Bib Scrape

Preparing a BibTeX file for publication is a very error-prone and tedious process. The entries must be correct, consistent and nicely formatted. I was never happy with the results produced by any of the BibTeX scraping systems that I looked at so I’ve written my own. It collects BibTeX entries from the websites of computer-science academic publishers, and I use it personally to make preparing my BibTeX files easier. Currently it supports

  • ACM,
  • Springer,
  • Science Direct,
  • IEEE Computer Society,
  • IEEE Explore,
  • Cambridge Journals (e.g. Journal of Functional Programming),
  • JSTOR,
  • IOS Press, and
  • Wiley.

In addition, this scraper fixes common problems with the BibTeX that these services provide.
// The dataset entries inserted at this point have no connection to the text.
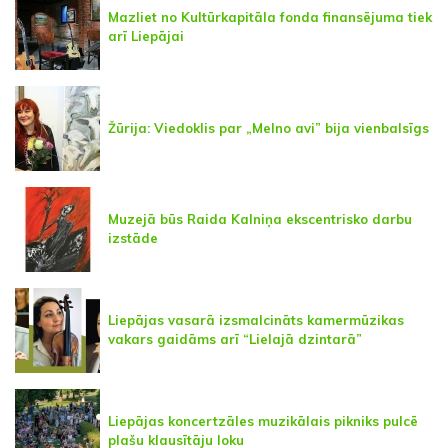
Mazliet no Kultūrkapitāla fonda finansējuma tiek
arī Liepājai
Žūrija: Viedoklis par „Melno avi” bija vienbalsīgs
Muzejā būs Raida Kalniņa ekscentrisko darbu
izstāde
Liepājas vasarā izsmalcināts kamermūzikas
vakars gaidāms arī “Lielajā dzintarā”
Liepājas koncertzāles muzikālais pikniks pulcē
plašu klausītāju loku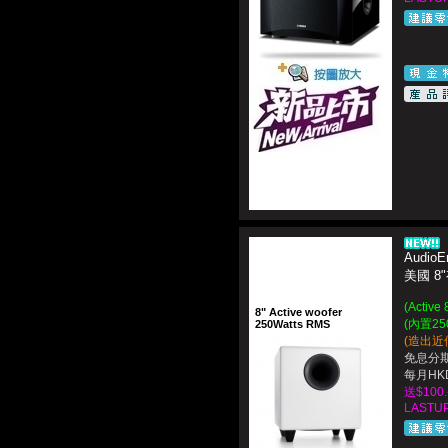
AudioE
美國 
(Acti
8" Active woofer
(內置25
250Watts RMS
(造出近
免息分期
每月HKD
送$100
LASTUP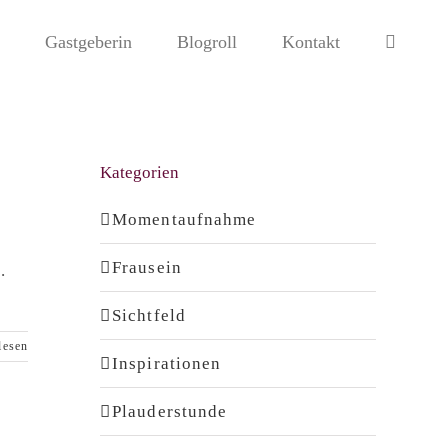
Gastgeberin
Blogroll
Kontakt
Kategorien
Momentaufnahme
Frausein
.
Sichtfeld
lesen
Inspirationen
Plauderstunde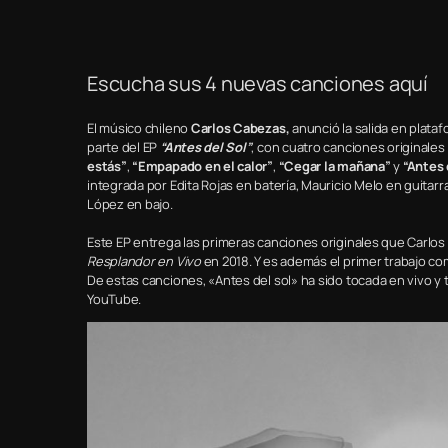
Escucha sus 4 nuevas canciones aquí
El músico chileno
Carlos Cabezas,
anunció la salida en plat
parte del EP
“Antes del Sol”
, con cuatro canciones originales
estás”
,
“Empapado en el calor”
,
“Cegar la mañana”
y
“Antes 
integrada por Edita Rojas en batería, Mauricio Melo en guitarr
López en bajo.
Este EP entrega las primeras canciones originales que Carlos
Resplandor en Vivo
en 2018. Y es además el primer trabajo co
De estas canciones, «Antes del sol» ha sido tocada en vivo y
YouTube.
For example, it fixes:

  • the handling of Unicode and other formatting (e.g. subscripts) in titles;
  • the incorrect use of the ‘issue’ field instead of the ‘number’ field;
  • the format of the ‘doi’ and ‘pages’ fields;
  • the use of macros for the ‘month’ field; and
  • numerous miscellaneous problems with specific publishers.

Download

This tool is currently available as a limited public release (basically a semi-closed beta). If you are interested in giving it a try, let me know and I’ll send you the download link.

Requirements

  • Perl and the following modules
    • Algorithm::Diff
    • Class::Struct
    • HTML::Entities
    • HTML::HeadParser
    • Text::BibTeX
    • WWW::Mechanize
    • XML::Parser